Paul Hess
Nous avons encore été bombardés dans la matinée hier, simple canonnade.
– Après avoir obtenu, à la mairie, la permission de me rendre, pour la première fois, dans ma famille à Épernay, j’avais eu d’idée, en vue d’éviter la perte d’une journée pour le voyage (1), non pas de solliciter le laissez-passer exigé, mais de demander au général commandant la 5e armée, qui seul pouvait l’accorder, l’autorisation de prendre la place qui m’avait été offerte, dans l’une des voitures automobiles affectées au service municipal de ravitaillement, puisqu’elles font journellement le trajet Reims-Épernay. J’aurais eu ainsi pour trois quarts d’heure en plus de parcours.
La réponse suivante a été faite à ma demande :
Ve Armée – État-major – 2e Bureau
Q.G. le 21 mars 1915
Le général commandant la Ve armée,
à Monsieur Paul Émile Hess, 8, rue Bonhomme, à Reims.
Je vous autorise à vous rendre par chemin de fer et voiture à Épernay (aller et retour).
Il n’est pas possible de vous accorder un permis de circuler en automobile pour effectuer ce déplacement.

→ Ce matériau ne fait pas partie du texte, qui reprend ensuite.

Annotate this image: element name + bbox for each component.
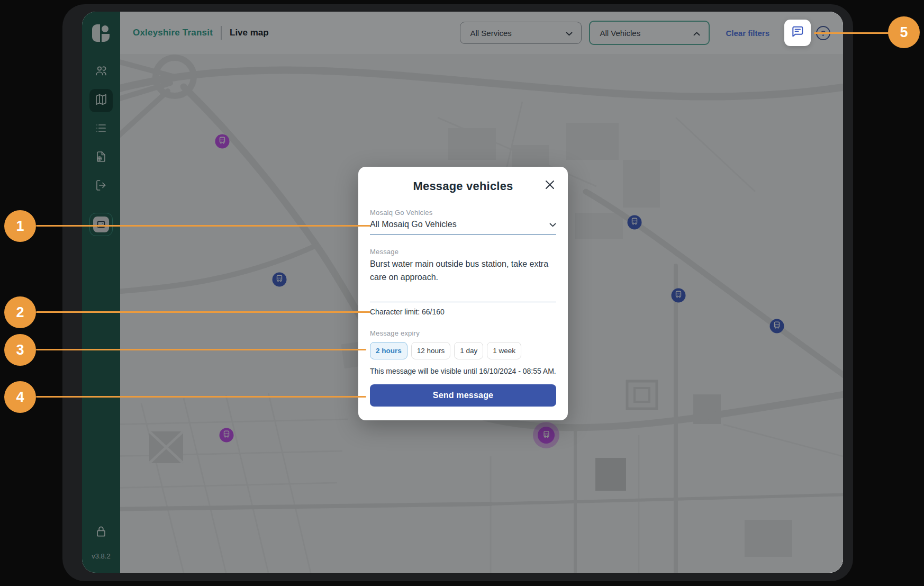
- close-icon: [545, 180, 555, 192]
- callout-2-badge: 2: [4, 296, 36, 328]
- chevron-down-icon: [549, 220, 556, 229]
- message-input[interactable]: Burst water main outside bus station, ta…: [370, 258, 556, 302]
- expiry-note: This message will be visible until 16/10…: [370, 367, 556, 375]
- expiry-label: Message expiry: [370, 329, 556, 337]
- callout-2-line: [36, 311, 370, 313]
- message-label: Message: [370, 248, 556, 256]
- message-vehicles-modal: Message vehicles Mosaiq Go Vehicles All …: [358, 167, 568, 420]
- modal-title: Message vehicles: [370, 179, 556, 193]
- expiry-option-2-hours[interactable]: 2 hours: [370, 342, 407, 359]
- app-window: v3.8.2 Oxleyshire Transit Live map All S…: [82, 12, 843, 573]
- callout-1-line: [36, 225, 370, 227]
- vehicle-group-value: All Mosaiq Go Vehicles: [370, 220, 457, 229]
- expiry-option-1-day[interactable]: 1 day: [454, 342, 483, 359]
- callout-3-badge: 3: [4, 334, 36, 366]
- callout-4-line: [36, 396, 366, 398]
- callout-4-number: 4: [16, 389, 24, 405]
- callout-4-badge: 4: [4, 381, 36, 413]
- modal-close-button[interactable]: [542, 178, 557, 193]
- callout-1-badge: 1: [4, 210, 36, 242]
- callout-1-number: 1: [16, 218, 24, 235]
- expiry-option-12-hours[interactable]: 12 hours: [411, 342, 451, 359]
- callout-5-number: 5: [900, 24, 908, 41]
- callout-5-badge: 5: [888, 16, 920, 48]
- message-field: Message Burst water main outside bus sta…: [370, 248, 556, 316]
- chat-bubble-icon: [791, 25, 804, 41]
- screenshot-frame: v3.8.2 Oxleyshire Transit Live map All S…: [0, 0, 924, 586]
- callout-3-line: [36, 349, 366, 350]
- vehicle-group-select[interactable]: All Mosaiq Go Vehicles: [370, 220, 556, 235]
- send-message-button[interactable]: Send message: [370, 384, 556, 407]
- expiry-options: 2 hours12 hours1 day1 week: [370, 342, 556, 359]
- character-limit: Character limit: 66/160: [370, 308, 556, 316]
- callout-2-number: 2: [16, 304, 24, 321]
- callout-5-line: [814, 32, 889, 34]
- message-vehicles-button[interactable]: [784, 20, 811, 46]
- vehicle-group-field: Mosaiq Go Vehicles All Mosaiq Go Vehicle…: [370, 209, 556, 235]
- callout-3-number: 3: [16, 342, 24, 358]
- vehicle-group-label: Mosaiq Go Vehicles: [370, 209, 556, 217]
- expiry-option-1-week[interactable]: 1 week: [487, 342, 521, 359]
- expiry-field: Message expiry 2 hours12 hours1 day1 wee…: [370, 329, 556, 375]
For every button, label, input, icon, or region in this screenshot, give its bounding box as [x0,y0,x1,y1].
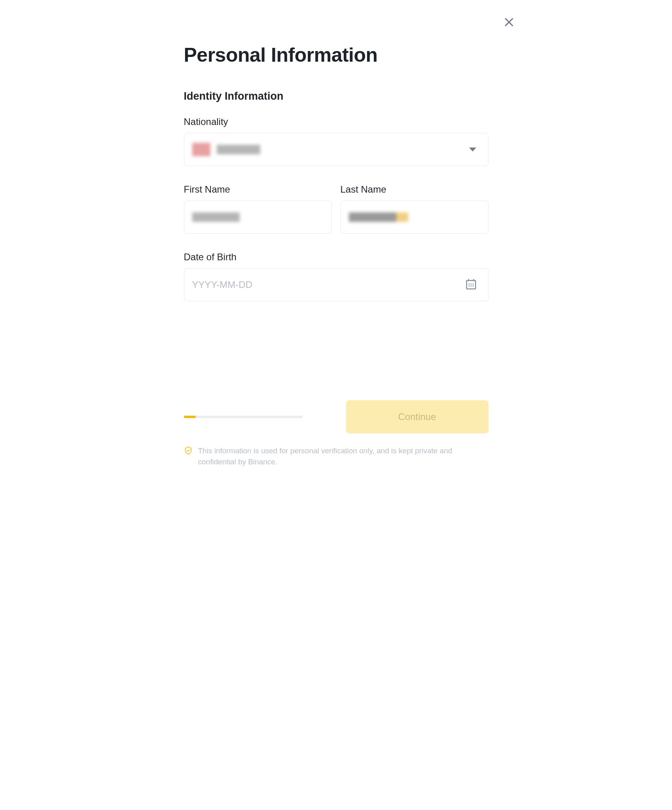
nationality-label: Nationality [184,116,488,127]
personal-info-modal: Personal Information Identity Informatio… [138,0,534,491]
progress-bar [184,416,303,418]
dob-input[interactable]: YYYY-MM-DD [184,268,488,301]
first-name-value-redacted [192,212,240,222]
shield-check-icon [184,446,193,456]
calendar-icon [465,278,477,291]
modal-title: Personal Information [184,44,488,66]
dob-group: Date of Birth YYYY-MM-DD [184,252,488,301]
progress-fill [184,416,196,418]
modal-footer: Continue This information is used for pe… [184,400,488,467]
close-icon [503,16,515,30]
nationality-select[interactable] [184,133,488,166]
nationality-value-redacted [217,145,260,154]
svg-point-5 [468,284,469,285]
flag-icon [192,143,210,156]
svg-point-7 [472,284,473,285]
section-title: Identity Information [184,90,488,102]
last-name-label: Last Name [341,184,488,195]
dob-placeholder: YYYY-MM-DD [192,279,252,290]
last-name-input[interactable] [341,201,488,234]
svg-rect-2 [466,280,475,289]
dob-label: Date of Birth [184,252,488,263]
svg-point-10 [472,286,473,287]
chevron-down-icon [469,148,476,151]
name-group: First Name Last Name [184,184,488,234]
disclaimer-text: This information is used for personal ve… [198,445,488,467]
disclaimer: This information is used for personal ve… [184,445,488,467]
svg-point-8 [468,286,469,287]
first-name-label: First Name [184,184,332,195]
svg-point-9 [470,286,471,287]
last-name-value-redacted [349,212,408,222]
close-button[interactable] [502,16,516,30]
first-name-input[interactable] [184,201,332,234]
continue-button[interactable]: Continue [346,400,488,433]
svg-point-6 [470,284,471,285]
nationality-group: Nationality [184,116,488,166]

L’autorisation qui vous est accordée est valable jusqu’au trente et un mars 1915.
P.O. le chef du 2e Bureau
Signé : E. Girard
Donc, le 25, après avoir annoncé mon voyage depuis plusieurs jours, je me mets en route, muni de ce laissez-passer et impatient dès le départ, d’arriver à Épernay auprès des miens – puis, nous avons tous la grande joie de pouvoir, pendant quatre jours, revivre en famille, dans l’atmosphère qui nous fait si complètement défaut de part et d’autre. Mon beau-père, rencontré par un heureux hasard à Dormans, à l’aller, peut même venir passer avec nous la journée du dimanche 28, fête des Rameaux.
Paul Hess dans Reims pendant la guerre de 1914-1918, éd. Anthropos
(1) Pour le voyage Reims-Epernay, il fallait prendre, sur la place d’Erlon, à 7 h 1/2, une voiture transportant les voyageurs à Pargny-les-Reims tête de ligne du CBR qui conduisait à Dormans pour midi et demie. On ne trouvait ensuite un train de la Cie de l’Est, Paris-Dormans-Epernay qu’à 16 h 1/2, avec arrivée à 17 heures.
Cardinal Luçon
Mercredi 24 – Nuit tranquille. Visite au Bon-Pasteur, à l’Enfant-Jésus. Visite à Sainte-Clotilde et de Saint-Remi accompagné de M. Dage.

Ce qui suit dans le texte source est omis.